Outer System¶
The thema.multiverse.system.outer
module provides essential functionality for managing and exploring high-dimensional data through projection algorithms. At the core of this module is the COMET
class, which serves as a base template for projection algorithms, enforcing a structured approach to data management and projection. This enables a universal procedure for generating projection objects.
The Oort
class, a key component of the system.outer
module, generates a space of projected representations of an original, high-dimensional dataset. While navigating this space of projections can be challenging, our tools facilitate easy exploration and interpretation of the data.
- Comet Class:
A base class template for projection algorithms, enforcing structure on data management and projection.
- Projectiles:
- Oort Class:
Generates a space of projected representations of high-dimensional datasets, aiding in data exploration.
Usage¶
Creating and Managing Projections: Use
Projectiles
class to create and manage a universe of different unsupervised projections of your data.Unlocking the Multiverse of Representations Use
Oort
to handle the space of multiple data projections
Comet Base Class¶
- class thema.multiverse.system.outer.comet.Comet(data_path: str, clean_path: str)[source]¶
Bases:
Core
Collapse or Modify Existing Tabulars¶
A COMET is a base class template for projection (dimensionality reduction) algorithms. As a parent class, Comet enforces structure on data management and projection, enabling a ‘universal’ procedure for generating these objects.
Members¶
- datapd.DataFrame
a pandas dataframe of raw data
- cleanpd.DataFrame
a pandas dataframe of complete, encoded, and scaled data
Functions¶
- save()
saves Comet to .pkl serialized object file
See also
docs
see for more information on implementing a realization of Comet
Examples
>>> from thema.multiverse.system.outer import Comet >>> class PCA(Comet): ... def fit(self): ... pass >>> pca = PCA(data_path='data.csv', clean_path='clean.csv') >>> pca.fit()
- abstract fit()[source]¶
Abstract method to be implemented by Comet’s child.
Notes
Method must initialize the projectionArray member.
- Raises:
NotImplementedError – If the method is not implemented by the child class.

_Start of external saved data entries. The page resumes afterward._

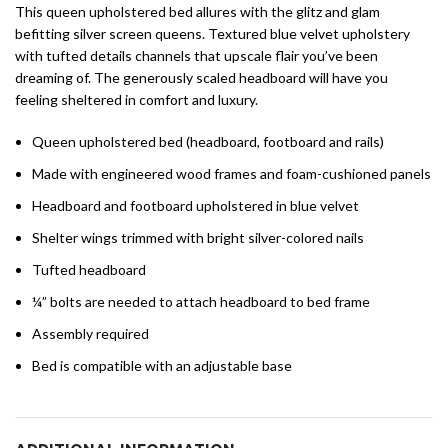
This queen upholstered bed allures with the glitz and glam
befitting silver screen queens. Textured blue velvet upholstery
with tufted details channels that upscale flair you’ve been
dreaming of. The generously scaled headboard will have you
feeling sheltered in comfort and luxury.
Queen upholstered bed (headboard, footboard and rails)
Made with engineered wood frames and foam-cushioned panels
Headboard and footboard upholstered in blue velvet
Shelter wings trimmed with bright silver-colored nails
Tufted headboard
¼” bolts are needed to attach headboard to bed frame
Assembly required
Bed is compatible with an adjustable base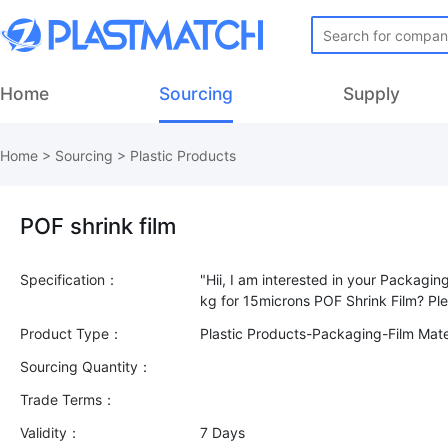
Home
Sourcing
Supply
Home
>
Sourcing
>
Plastic Products
POF shrink film
Specification：
"Hii, I am interested in your Packagin
Product Type：
Plastic Products-Packaging-Film Mate
Sourcing Quantity：
Trade Terms：
Validity：
7 Days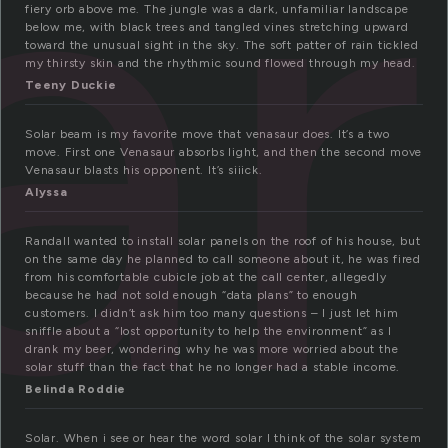
ar
fiery orb above me. The jungle was a dark, unfamiliar landscape
below me, with black trees and tangled vines stretching upward
toward the unusual sight in the sky. The soft patter of rain tickled
my thirsty skin and the rhythmic sound flowed through my head.
Teeny Duckie
Solar beam is my favorite move that venasaur does. It’s a two
move. First one Venasaur absorbs light, and then the second move
Venasaur blasts his opponent. It’s siiick.
Alyssa
Randall wanted to install solar panels on the roof of his house, but
on the same day he planned to call someone about it, he was fired
from his comfortable cubicle job at the call center, allegedly
because he had not sold enough “data plans” to enough
customers. I didn’t ask him too many questions – I just let him
sniffle about a “lost opportunity to help the environment” as I
drank my beer, wondering why he was more worried about the
solar stuff than the fact that he no longer had a stable income.
Belinda Roddie
Solar. When i see or hear the word solar I think of the solar system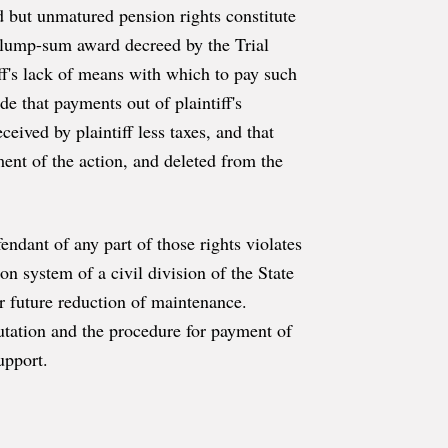
ed but unmatured pension rights constitute
he lump-sum award decreed by the Trial
tiff's lack of means with which to pay such
e that payments out of plaintiff's
eived by plaintiff less taxes, and that
nt of the action, and deleted from the
endant of any part of those rights violates
n system of a civil division of the State
or future reduction of maintenance.
tation and the procedure for payment of
upport.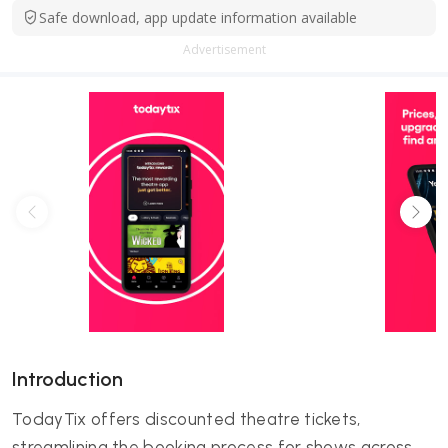
Safe download, app update information available
Advertisement
Introduction
TodayTix offers discounted theatre tickets,
streamlining the booking process for shows across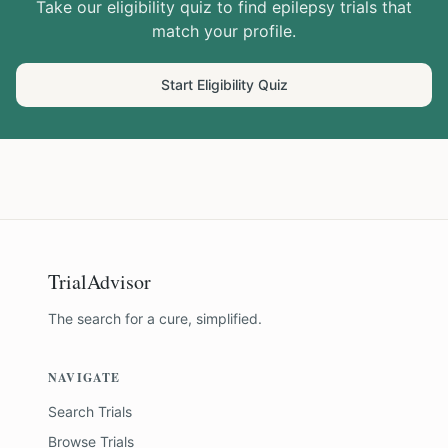
Take our eligibility quiz to find
epilepsy
trials that
match your profile.
Start Eligibility Quiz
TrialAdvisor
The search for a cure, simplified.
NAVIGATE
Search Trials
Browse Trials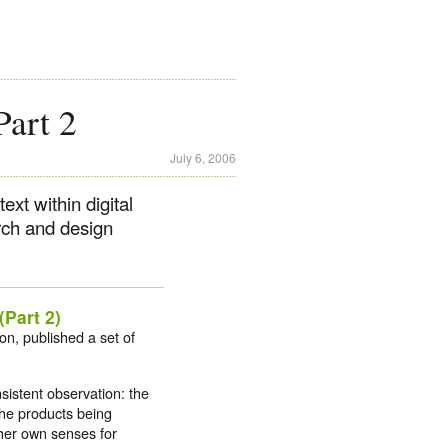
Part 2
July 6, 2006
ext within digital
rch and design
Part 2)
ion, published a set of
sistent observation: the
 the products being
r her own senses for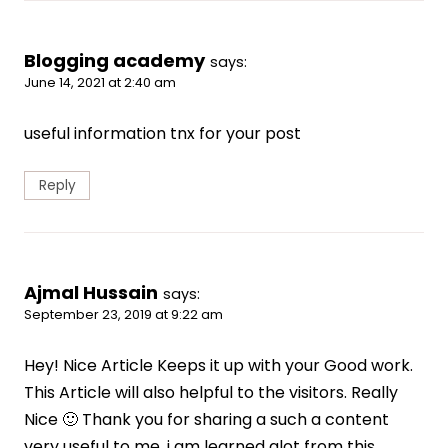
Blogging academy
says:
June 14, 2021 at 2:40 am
useful information tnx for your post
Reply
Ajmal Hussain
says:
September 23, 2019 at 9:22 am
Hey! Nice Article Keeps it up with your Good work.
This Article will also helpful to the visitors. Really
Nice 🙂 Thank you for sharing a such a content
very useful to me. i am learned alot from this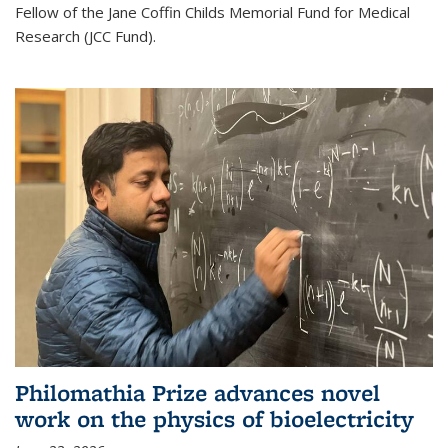
Fellow of the Jane Coffin Childs Memorial Fund for Medical
Research (JCC Fund).
Philomathia Prize advances novel
work on the physics of bioelectricity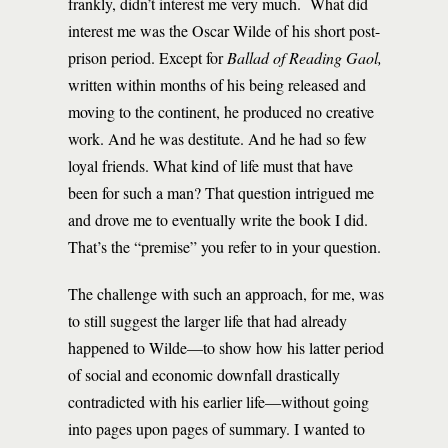
frankly, didn’t interest me very much. What did
interest me was the Oscar Wilde of his short post-
prison period. Except for
Ballad of Reading Gaol,
written within months of his being released and
moving to the continent, he produced no creative
work. And he was destitute. And he had so few
loyal friends. What kind of life must that have
been for such a man? That question intrigued me
and drove me to eventually write the book I did.
That’s the “premise” you refer to in your question.
The challenge with such an approach, for me, was
to still suggest the larger life that had already
happened to Wilde—to show how his latter period
of social and economic downfall drastically
contradicted with his earlier life—without going
into pages upon pages of summary. I wanted to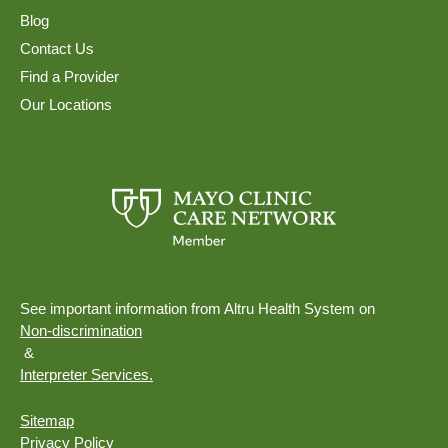
Blog
Contact Us
Find a Provider
Our Locations
See important information from Altru Health System on
Non-discrimination
&
Interpreter Services.
Sitemap
Privacy Policy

- save(file_path)[source]¶
Save the current object instance to a file using pickle serialization.
- Parameters:
(str) (file_path) – here the object will be saved.
- Raises:
Exception – If the file cannot be saved.:
Examples
>>> from thema.multiverse.system.outer import Comet >>> class PCA(Comet): ... def fit(self): ... pass >>> pca = PCA(data_path='data.csv', clean_path='clean.csv') >>> pca.fit() >>> pca.save('pca.pkl')
Projectiles¶
Create and manage the universe of different unsupervised projections of your data. We have decided to support three standard dimensionality reduction methods:
Uniform Manifold Approximation and Projection for Dimension Reduction: UMAP
T-distributed Stochastic Neighbor Embedding: t-SNE
Principle Component Analysis: PCA
Hint
An interactive overview of the key differences between UMAP and t-SNE projections: UMAP vs. t-SNE
UMAP¶
- thema.multiverse.system.outer.projectiles.umapProj.initialize()[source]¶
Returns the umapProj class object from module. This is a general method that allows us to initialize arbitrary projectile objects.
- Returns:
umapProj – The UMAP projectile object.
- Return type:
object
- class thema.multiverse.system.outer.projectiles.umapProj.umapProj(data_path, clean_path, nn, minDist, dimensions, seed)[source]¶
Bases:
Comet
UMAP Projectile Class.
Inherits from Comet.
Projects data into lower dimensional space using the Uniform Manifold Approximation and Projection. See: https://umap-learn.readthedocs.io/en/latest/
- Parameters:
data_path (str) – A path to the raw data file.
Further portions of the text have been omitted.